Pointing out that this storied masterpiece was designed by Dr Alister MacKenzie, the creator of Cypress Point, Royal Melbourne West, Augusta National and countless others clearly piqued their interest however, and soon their envy was palpable.
Pasatiempo evolved from the vision of a remarkable woman in Marion Hollins, a US Women’s Amateur champion and entrepreneur who was a driving force in the founding of the iconic Cypress Point Club nearby on the Monterey Peninsula.
Hollins brought MacKenzie to America to design Cypress Point and, in 1928, secured his services again to design her next major project, Pasatiempo.

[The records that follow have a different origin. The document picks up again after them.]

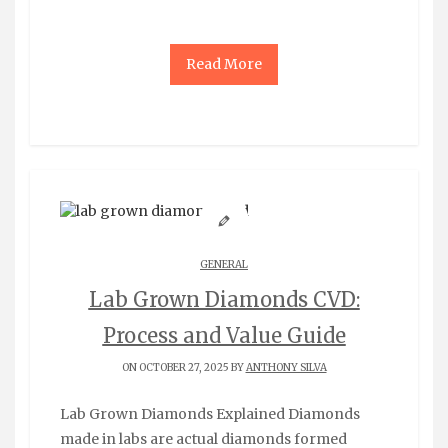
Read More
GENERAL
Lab Grown Diamonds CVD:
Process and Value Guide
ON OCTOBER 27, 2025 BY
ANTHONY SILVA
Lab Grown Diamonds Explained Diamonds
made in labs are actual diamonds formed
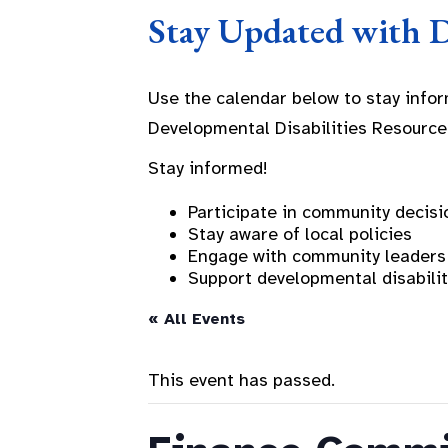
Stay Updated with 
Use the calendar below to stay info
Developmental Disabilities Resource
Stay informed!
Participate in community decisi
Stay aware of local policies
Engage with community leaders
Support developmental disabili
« All Events
This event has passed.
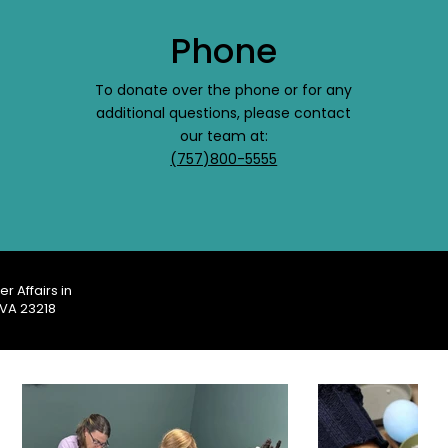
Phone
To donate over the phone or for any
additional questions, please contact
our team at:
(757)800-5555
r Affairs in
 VA 23218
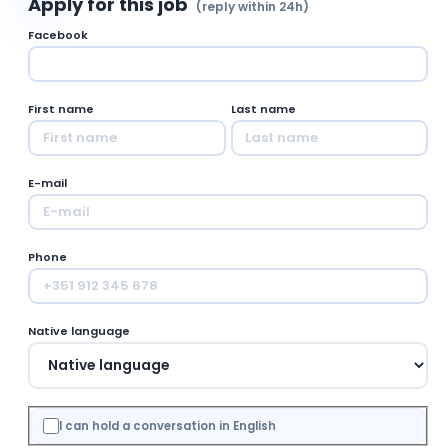
Apply for this job
(reply within 24h)
Facebook
First name
Last name
E-mail
Phone
Native language
I can hold a conversation in English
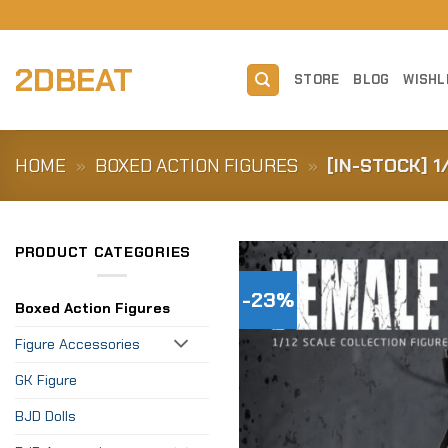
Skip
to
content
2DBEAT
STORE
BLOG
WISHL
HOME
»
BOXED ACTION FIGURES
»
[IN-STOCK] 1
PRODUCT CATEGORIES
-23%
Boxed Action Figures
Figure Accessories
GK Figure
BJD Dolls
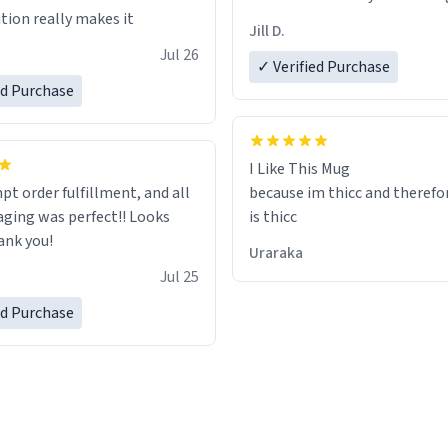
tion really makes it
Jill D.
Jul 26
✓ Verified Purchase
ed Purchase
I Like This Mug
pt order fulfillment, and all
because im thicc and therefo
ging was perfect!! Looks
is thicc
ank you!
Uraraka
Jul 25
ed Purchase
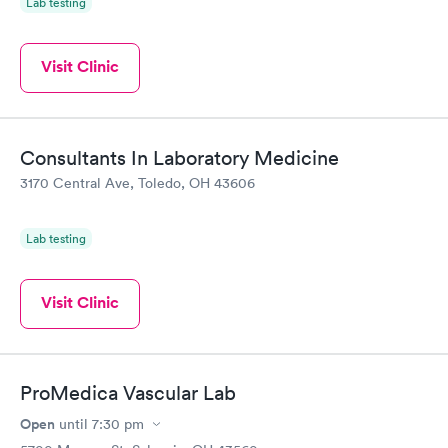
Lab testing
Visit Clinic
Consultants In Laboratory Medicine
3170 Central Ave, Toledo, OH 43606
Lab testing
Visit Clinic
ProMedica Vascular Lab
Open
until
7:30 pm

Such was the Scotsman’s love for the course and the area that he lived in a house adjacent to the sixth hole for the final four years of his life.
With MacKenzie watching on from a sizeable gallery, Pasatiempo’s official opening day on 8 September, 1929 featured a match consisting of Hollins, the great Bobby Jones – a nine-time Major champion at the time and a year shy of his famous Grand Slam year of 1930, reigning US Women’s Amateur champion Glenna Collett and the reigning British Amateur champion, Cyril Tolley.
The significance of MacKenzie’s work at Cypress Point and Pasatiempo was not lost on Jones. The pair had met at St Andrews some years earlier and so taken was he by the quality of these northern California golf courses, he lured MacKenzie east to his home state of Georgia to co-design a golf course on a promising piece of land called “Fruitlands” that he had purchased in 1931.
The pair’s collaboration opened for play in 1933 and is familiar to even my aforementioned friends back home - the Augusta National Golf Club.